Richard Erdman – The Liveliness of Stone
We are very pleased to be working again with renowned sculptor Richard Erdman. Our first partnership was for our Trousdale project, where his Serenade presides over the entrance.
Our current collaboration is for Wren House, still under construction in the California desert. For this design, it was necessary to gain space while still maintaining a one-story profile, so digging down was the answer. Marc and his team have designed a double-height central glass volume that opens up views throughout the house, while infusing the underground level with varying shafts of light. A large house can “live smaller” by making it possible to see a lot from any one place, vertically as well as horizontally.
The swimming and reflecting pools that were a large part of the design seemed the perfect space for sculpture on water, Marc knew Richard’s work would be the right addition. Indeed, the sculptures can be seen from many vantage points inside and outside.
We had a chance to talk with this thoughtful and supremely skilled artist about his work.
W^R: All of the pieces in the suite are sculpted from white Carrara marble. Can you tell us more about this beautiful substance?
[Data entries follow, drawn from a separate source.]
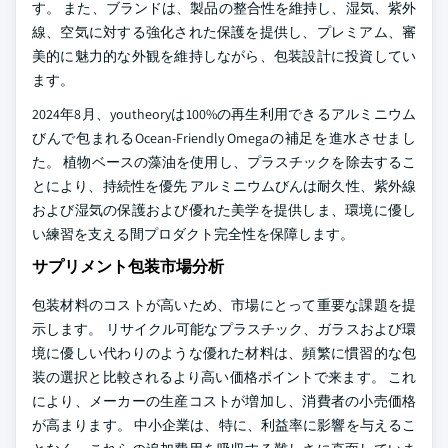
す。 また、ブランドは、製品の整合性を維持し、湿気、紫外
線、空気に対する強化された保護を提供し、プレミアム、審
美的に魅力的な外観を維持しながら、包装設計に投資してい
ます。
2024年8月、youtheoryは100%の再生利用できるアルミニウム
びんで包まれるOcean-Friendly Omegaの補足を進水させまし
た。 植物ベースの藻油を使用し、プラスチックを除去するこ
とにより、持続性を優先 アルミニウムびんは耐久性、紫外線
および湿気の保護および優れた美学を提供しま、環境に優し
い練習を支える間プロダクト完全性を保障します。
サプリメント包装市場分析
包装材料のコストが高いため、市場にとって重要な課題を提
示します。 リサイクル可能なプラスチック、ガラスおよび環
境に優しい代わりのような優れた材料は、頻繁に慣習的な包
装の選択と比較されるより高い価格ポイントで来ます。 これ
により、メーカーの生産コストが増加し、消費者の小売価格
が高まります。 中小企業は、特に、利益率に影響を与えるこ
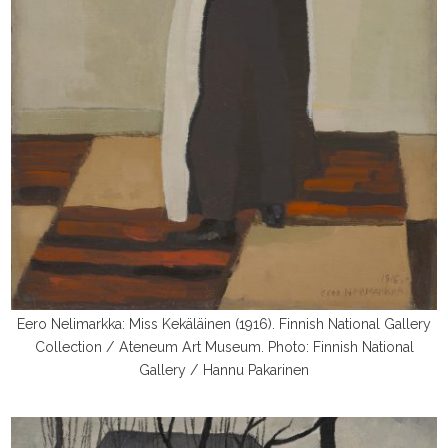
Eero Nelimarkka: Miss Kekäläinen (1916). Finnish National Gallery
Collection / Ateneum Art Museum. Photo: Finnish National
Gallery / Hannu Pakarinen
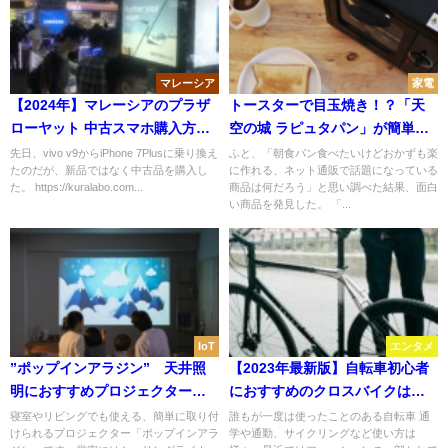
マレーシア
家電
【2024年】マレーシアのプラザ
トースターで目玉焼き！？「天
ローヤット 中古スマホ購入方
空の城 ラピュタパン」が簡単に
法、交渉方法、注意点まとめ
作れる話題商品の評判は？
先日、vivo v9からiPhone 7Plusに乗り換え
ふと、「朝食パン食べたいけどおかずも楽
たのだが、新品ではなく中古品を購入し
に作れる、ネット通販で話題になっている
た。 https://kuralabo.com...
商品は何だろう」と思い調べた結果、面白
い商品を発見した。 「...
IoT
エンタメ
”ポップインアラジン” 天井照
【2023年最新版】自転車初心者
明におすすめプロジェクター
におすすめのクロスバイクはこ
機！
れ！
寝室やリビングでも使える、簡単に取り付
誰もが一度は使ったことのある自転車 通
けられるプロジェクター「ポップインアラ
学や通勤、サイクリングなど使い方は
RE: Yes, it comes from Carrara, Italy. From a mountain that is five thousand feet high and it's all a solid marble. I grew up in the marble quarry area in Dorset, Manchester, Vermont where the very first quarry in the United States was opened in 1785. So, marble was infused in my life and in my blood. All five in the suite are related because they're all from the same stone, in fact, from the same core in Carrara. These sculptures come from the same quarry that Michelangelo used for many pieces, the same marble that he was cutting from 550 years ago.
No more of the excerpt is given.